Question

Using 2 different references in my pipeline

0

Entering edit mode

7.5 years ago

michal.devir • 0

Hi,

I am running some analysis on bam files that I have downloaded from ICGC. I don't have the original fastaq files, just the bam. The bams was aligned using a different reference than the one I use in my pipeline - I use hg19 from UCSC, I am not sure which reference was used for the bam but I think this is the Ensmble reference. The result is different naming convention ('1' vs 'chr1', 'GL000241.1' vs 'chrUn_gl000241'), and different order of contigs. This causes problems, for example when working with GATK. What is the right way to handle such a situation?

Thanks, Michal.

genome next-gen ICGC • 1.7k views

ADD COMMENT • link updated 7.5 years ago by igor 13k • written 7.5 years ago by michal.devir • 0

1

Entering edit mode

Download the files your pipeline needs for that other reference, or extract read information from the BAM files and map them against your reference. I don't think there is an easy way out here.

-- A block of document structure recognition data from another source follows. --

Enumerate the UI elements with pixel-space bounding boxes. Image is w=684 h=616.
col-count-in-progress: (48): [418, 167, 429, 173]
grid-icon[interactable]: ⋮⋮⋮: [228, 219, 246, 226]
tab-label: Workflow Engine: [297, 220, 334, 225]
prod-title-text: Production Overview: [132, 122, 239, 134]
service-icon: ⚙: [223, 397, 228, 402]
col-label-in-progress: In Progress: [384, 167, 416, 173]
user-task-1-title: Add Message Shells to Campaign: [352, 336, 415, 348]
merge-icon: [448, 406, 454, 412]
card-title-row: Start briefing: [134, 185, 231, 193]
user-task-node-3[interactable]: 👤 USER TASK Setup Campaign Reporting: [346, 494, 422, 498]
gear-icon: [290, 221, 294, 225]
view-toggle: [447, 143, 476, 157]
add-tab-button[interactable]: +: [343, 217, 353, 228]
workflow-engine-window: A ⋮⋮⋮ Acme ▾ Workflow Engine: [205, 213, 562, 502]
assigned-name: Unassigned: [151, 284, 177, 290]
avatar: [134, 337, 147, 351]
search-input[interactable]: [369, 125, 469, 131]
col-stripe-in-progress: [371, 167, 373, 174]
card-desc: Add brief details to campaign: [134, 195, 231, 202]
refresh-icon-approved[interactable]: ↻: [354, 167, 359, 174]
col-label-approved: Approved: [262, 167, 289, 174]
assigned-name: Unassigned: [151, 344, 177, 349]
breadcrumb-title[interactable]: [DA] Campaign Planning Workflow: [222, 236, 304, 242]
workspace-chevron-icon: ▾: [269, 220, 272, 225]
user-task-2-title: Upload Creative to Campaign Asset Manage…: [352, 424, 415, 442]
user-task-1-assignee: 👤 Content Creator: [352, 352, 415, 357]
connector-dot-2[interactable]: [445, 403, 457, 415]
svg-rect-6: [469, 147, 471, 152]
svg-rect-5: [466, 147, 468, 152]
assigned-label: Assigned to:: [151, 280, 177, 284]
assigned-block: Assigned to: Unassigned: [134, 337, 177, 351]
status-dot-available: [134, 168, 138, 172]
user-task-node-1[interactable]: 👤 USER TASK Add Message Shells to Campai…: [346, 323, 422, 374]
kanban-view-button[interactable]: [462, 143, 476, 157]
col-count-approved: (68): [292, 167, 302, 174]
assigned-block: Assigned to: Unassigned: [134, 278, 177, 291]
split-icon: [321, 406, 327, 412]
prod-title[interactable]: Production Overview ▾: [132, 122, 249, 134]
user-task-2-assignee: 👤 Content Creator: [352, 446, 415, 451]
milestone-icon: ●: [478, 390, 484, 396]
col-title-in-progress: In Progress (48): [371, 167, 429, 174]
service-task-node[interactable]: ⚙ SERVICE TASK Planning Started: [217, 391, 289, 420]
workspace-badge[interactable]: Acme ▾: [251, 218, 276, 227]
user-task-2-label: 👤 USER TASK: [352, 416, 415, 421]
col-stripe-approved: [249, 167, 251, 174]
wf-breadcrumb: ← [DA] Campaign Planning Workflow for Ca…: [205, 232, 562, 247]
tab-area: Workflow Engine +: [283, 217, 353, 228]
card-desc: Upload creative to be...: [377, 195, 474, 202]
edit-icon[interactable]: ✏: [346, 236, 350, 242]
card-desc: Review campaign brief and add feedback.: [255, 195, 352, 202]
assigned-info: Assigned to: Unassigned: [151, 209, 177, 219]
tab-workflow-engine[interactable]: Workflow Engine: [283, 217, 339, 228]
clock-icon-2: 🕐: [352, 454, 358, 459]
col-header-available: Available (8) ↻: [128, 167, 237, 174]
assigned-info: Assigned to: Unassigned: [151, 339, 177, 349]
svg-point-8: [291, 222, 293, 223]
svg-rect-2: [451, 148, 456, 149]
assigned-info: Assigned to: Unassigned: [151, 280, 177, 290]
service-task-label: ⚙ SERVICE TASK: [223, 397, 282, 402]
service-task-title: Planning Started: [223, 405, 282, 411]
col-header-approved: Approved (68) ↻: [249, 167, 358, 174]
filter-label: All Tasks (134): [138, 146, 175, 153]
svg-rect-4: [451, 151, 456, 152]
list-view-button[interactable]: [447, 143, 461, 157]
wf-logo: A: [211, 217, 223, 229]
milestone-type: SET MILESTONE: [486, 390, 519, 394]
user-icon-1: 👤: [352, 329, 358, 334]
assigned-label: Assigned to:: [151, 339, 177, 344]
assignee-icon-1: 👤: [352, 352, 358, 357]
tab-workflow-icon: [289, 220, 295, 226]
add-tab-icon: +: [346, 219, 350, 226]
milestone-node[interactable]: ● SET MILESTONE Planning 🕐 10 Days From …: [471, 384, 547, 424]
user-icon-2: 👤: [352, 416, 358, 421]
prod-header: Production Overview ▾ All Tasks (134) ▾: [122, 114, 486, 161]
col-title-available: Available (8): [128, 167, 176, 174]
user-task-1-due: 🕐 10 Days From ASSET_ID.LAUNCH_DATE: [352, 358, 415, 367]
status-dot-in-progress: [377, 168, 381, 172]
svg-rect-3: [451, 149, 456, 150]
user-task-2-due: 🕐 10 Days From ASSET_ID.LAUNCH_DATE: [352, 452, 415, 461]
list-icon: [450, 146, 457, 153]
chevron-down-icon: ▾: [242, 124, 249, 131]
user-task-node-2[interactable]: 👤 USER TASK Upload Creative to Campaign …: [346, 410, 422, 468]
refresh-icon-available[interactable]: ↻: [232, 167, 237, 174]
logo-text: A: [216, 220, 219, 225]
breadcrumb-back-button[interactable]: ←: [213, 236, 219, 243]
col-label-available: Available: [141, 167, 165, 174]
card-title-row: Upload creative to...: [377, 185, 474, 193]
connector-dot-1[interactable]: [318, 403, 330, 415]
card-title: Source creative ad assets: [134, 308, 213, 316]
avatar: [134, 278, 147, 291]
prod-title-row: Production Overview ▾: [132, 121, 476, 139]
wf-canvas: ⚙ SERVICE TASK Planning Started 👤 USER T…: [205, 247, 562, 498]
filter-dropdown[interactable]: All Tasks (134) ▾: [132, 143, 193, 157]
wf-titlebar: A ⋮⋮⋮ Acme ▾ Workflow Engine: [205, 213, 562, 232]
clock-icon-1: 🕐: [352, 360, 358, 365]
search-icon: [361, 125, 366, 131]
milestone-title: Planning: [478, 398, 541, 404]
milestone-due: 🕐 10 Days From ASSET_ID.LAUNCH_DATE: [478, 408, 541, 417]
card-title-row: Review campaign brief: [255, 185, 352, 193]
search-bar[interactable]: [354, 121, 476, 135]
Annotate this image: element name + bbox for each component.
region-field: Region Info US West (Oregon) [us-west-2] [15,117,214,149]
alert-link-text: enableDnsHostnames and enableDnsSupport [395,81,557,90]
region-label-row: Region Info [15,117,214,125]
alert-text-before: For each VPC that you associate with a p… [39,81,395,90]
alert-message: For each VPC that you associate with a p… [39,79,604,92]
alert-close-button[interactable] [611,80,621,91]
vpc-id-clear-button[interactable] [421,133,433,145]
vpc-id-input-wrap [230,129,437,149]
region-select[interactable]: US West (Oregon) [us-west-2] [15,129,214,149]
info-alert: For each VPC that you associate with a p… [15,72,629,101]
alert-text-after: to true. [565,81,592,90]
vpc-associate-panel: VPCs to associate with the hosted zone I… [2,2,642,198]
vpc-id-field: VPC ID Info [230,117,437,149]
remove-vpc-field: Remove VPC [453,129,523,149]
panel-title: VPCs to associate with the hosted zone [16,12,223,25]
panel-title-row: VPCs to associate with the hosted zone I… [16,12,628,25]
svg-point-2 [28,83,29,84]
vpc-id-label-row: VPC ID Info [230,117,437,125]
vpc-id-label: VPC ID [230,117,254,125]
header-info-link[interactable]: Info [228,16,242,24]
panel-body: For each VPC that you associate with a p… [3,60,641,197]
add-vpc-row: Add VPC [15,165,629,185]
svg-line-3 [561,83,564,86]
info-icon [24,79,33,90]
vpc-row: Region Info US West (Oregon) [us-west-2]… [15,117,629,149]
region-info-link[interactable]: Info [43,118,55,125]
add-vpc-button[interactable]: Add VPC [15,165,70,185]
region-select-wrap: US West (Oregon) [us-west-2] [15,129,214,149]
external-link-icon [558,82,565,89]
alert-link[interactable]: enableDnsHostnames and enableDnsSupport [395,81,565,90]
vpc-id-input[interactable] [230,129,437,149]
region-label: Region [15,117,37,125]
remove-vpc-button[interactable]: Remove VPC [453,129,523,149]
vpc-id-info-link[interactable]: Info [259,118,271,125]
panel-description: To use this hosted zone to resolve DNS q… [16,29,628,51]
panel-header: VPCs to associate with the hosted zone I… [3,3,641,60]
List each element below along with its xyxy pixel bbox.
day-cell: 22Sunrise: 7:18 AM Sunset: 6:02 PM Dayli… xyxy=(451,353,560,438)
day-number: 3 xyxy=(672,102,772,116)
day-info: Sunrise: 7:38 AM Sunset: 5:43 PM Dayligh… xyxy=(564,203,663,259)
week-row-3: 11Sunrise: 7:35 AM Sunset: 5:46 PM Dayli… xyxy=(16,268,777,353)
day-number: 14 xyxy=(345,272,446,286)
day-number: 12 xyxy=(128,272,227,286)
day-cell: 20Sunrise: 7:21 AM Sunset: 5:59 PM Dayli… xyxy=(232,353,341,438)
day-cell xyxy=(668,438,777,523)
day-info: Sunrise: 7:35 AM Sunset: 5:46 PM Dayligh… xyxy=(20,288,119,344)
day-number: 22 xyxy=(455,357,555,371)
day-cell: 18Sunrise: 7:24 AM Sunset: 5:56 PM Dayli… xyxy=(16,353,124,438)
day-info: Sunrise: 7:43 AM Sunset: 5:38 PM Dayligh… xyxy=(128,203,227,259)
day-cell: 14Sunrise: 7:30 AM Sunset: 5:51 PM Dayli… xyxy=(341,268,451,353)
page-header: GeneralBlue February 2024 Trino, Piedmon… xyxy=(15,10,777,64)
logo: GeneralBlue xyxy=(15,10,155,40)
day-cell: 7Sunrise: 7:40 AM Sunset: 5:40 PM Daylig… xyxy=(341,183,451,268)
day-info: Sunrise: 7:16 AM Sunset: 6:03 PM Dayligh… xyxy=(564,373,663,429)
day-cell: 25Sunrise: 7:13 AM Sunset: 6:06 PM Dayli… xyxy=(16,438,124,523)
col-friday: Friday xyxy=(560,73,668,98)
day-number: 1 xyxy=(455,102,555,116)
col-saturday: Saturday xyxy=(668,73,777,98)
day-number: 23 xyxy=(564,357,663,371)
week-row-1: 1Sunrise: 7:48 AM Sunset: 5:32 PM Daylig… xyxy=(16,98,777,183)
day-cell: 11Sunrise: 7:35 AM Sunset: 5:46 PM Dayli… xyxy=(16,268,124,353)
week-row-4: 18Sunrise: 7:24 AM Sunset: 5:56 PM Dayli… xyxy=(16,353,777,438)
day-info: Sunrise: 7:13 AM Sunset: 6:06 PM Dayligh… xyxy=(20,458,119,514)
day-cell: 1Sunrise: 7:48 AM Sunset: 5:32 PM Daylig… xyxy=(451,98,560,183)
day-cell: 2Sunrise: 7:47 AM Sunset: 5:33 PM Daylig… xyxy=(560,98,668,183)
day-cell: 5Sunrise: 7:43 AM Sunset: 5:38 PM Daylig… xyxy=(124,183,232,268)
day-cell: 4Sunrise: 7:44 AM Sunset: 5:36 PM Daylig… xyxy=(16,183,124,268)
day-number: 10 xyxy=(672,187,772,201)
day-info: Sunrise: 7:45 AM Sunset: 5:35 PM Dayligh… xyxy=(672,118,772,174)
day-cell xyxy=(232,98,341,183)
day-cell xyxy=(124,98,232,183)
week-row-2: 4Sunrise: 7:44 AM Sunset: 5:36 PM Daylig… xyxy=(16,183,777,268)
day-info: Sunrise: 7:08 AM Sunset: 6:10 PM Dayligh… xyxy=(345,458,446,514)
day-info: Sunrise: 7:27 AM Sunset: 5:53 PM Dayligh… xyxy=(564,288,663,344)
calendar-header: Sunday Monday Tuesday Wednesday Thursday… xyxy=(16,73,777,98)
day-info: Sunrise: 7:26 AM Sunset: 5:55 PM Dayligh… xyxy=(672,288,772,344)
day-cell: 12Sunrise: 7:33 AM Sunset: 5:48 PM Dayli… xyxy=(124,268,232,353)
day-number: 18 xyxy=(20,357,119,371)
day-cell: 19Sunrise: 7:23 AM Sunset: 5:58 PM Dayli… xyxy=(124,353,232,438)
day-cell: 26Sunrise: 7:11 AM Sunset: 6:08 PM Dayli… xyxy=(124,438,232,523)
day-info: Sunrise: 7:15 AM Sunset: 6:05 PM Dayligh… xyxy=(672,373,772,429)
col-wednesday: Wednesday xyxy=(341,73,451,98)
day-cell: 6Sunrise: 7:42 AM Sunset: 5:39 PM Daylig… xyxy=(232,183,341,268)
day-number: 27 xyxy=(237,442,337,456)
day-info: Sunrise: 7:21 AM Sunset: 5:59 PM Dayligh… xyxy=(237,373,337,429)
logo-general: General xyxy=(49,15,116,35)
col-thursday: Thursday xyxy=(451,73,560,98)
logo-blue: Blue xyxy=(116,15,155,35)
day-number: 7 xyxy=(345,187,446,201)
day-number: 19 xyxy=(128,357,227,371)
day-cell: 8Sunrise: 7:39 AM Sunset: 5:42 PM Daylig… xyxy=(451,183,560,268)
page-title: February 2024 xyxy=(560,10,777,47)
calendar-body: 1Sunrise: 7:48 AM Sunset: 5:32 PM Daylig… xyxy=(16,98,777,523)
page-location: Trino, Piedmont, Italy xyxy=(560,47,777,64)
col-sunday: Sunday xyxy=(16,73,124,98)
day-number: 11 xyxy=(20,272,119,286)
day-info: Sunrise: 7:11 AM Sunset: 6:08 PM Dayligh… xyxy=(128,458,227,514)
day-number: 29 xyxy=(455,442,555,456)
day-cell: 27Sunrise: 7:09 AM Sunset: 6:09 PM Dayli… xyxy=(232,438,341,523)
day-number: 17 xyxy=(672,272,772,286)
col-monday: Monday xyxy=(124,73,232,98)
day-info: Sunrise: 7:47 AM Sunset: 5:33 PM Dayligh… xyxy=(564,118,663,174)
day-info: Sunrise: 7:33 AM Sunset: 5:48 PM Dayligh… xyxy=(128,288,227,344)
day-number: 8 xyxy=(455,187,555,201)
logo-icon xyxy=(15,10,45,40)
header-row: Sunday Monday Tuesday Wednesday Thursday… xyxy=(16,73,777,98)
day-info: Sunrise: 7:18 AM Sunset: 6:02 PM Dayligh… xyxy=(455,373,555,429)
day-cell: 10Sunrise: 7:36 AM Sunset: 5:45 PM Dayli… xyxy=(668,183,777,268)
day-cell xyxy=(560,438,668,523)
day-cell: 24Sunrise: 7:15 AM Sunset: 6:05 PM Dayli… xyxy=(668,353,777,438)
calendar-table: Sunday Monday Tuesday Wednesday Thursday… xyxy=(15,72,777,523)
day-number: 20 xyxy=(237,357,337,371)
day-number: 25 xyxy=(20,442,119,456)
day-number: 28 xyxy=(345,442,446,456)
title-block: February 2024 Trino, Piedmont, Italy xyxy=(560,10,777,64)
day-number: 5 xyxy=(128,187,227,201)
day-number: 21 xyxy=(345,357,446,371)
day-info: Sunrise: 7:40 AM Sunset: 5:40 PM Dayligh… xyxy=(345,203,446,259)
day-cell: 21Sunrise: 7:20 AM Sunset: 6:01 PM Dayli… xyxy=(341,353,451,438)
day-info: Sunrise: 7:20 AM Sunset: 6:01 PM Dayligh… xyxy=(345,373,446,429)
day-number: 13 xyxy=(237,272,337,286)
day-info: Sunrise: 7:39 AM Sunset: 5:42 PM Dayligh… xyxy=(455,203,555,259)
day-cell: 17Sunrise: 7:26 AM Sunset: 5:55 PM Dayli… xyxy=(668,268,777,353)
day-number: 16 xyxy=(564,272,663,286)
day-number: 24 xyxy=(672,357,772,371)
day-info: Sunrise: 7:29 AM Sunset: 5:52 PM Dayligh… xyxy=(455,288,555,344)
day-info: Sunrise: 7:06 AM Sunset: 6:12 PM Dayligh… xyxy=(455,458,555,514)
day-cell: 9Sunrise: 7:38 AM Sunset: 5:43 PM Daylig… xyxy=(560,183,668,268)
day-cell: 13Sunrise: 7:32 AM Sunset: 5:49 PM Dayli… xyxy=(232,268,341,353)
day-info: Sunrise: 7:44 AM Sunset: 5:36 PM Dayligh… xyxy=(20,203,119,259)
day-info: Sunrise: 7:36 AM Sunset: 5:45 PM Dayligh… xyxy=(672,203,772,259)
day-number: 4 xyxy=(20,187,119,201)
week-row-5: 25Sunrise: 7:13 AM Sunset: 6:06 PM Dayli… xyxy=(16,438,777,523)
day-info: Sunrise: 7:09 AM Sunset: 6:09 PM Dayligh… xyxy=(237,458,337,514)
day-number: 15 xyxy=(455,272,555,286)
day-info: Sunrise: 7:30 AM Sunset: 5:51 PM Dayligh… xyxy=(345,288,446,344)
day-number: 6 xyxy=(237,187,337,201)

ADD REPLY • link 7.5 years ago by Zaag ▴ 860

0

Entering edit mode

Thanks a lot. I hoped that there is a simple way to do that, but I guess I'll have to work hard for that... :-/

ADD REPLY • link 7.5 years ago by michal.devir • 0

1

Entering edit mode

It is additional work but not necessarily hard :)

Hopefully your bam has both mapped and unmapped reads. Otherwise you are missing a part of the original data.

ADD REPLY • link 7.5 years ago by GenoMax 142k

score 2 · Answer 1 · 2016-11-01

Try CrossMap to convert between different references: http://crossmap.sourceforge.net/

You may still run into problems with GATK because it will not only need the same contig names, but also same contig order, so you may need to also sort all the files again. You could also run into issues with alternate contigs if some of the files have them and others do not.

score 1 · Answer 2 · 2016-11-01

Two solutions: if you really want to use the hg19 reference and not the ensembl reference, convert the bam to fastq and perform the alignment against your preferred reference. Alternatively, change your annotation to the ensembl annotation. It's the best to use matching reference and annotation, you can probably try some nasty hacks such as changing the chromosome identifiers, but that will not make you happy in the long run.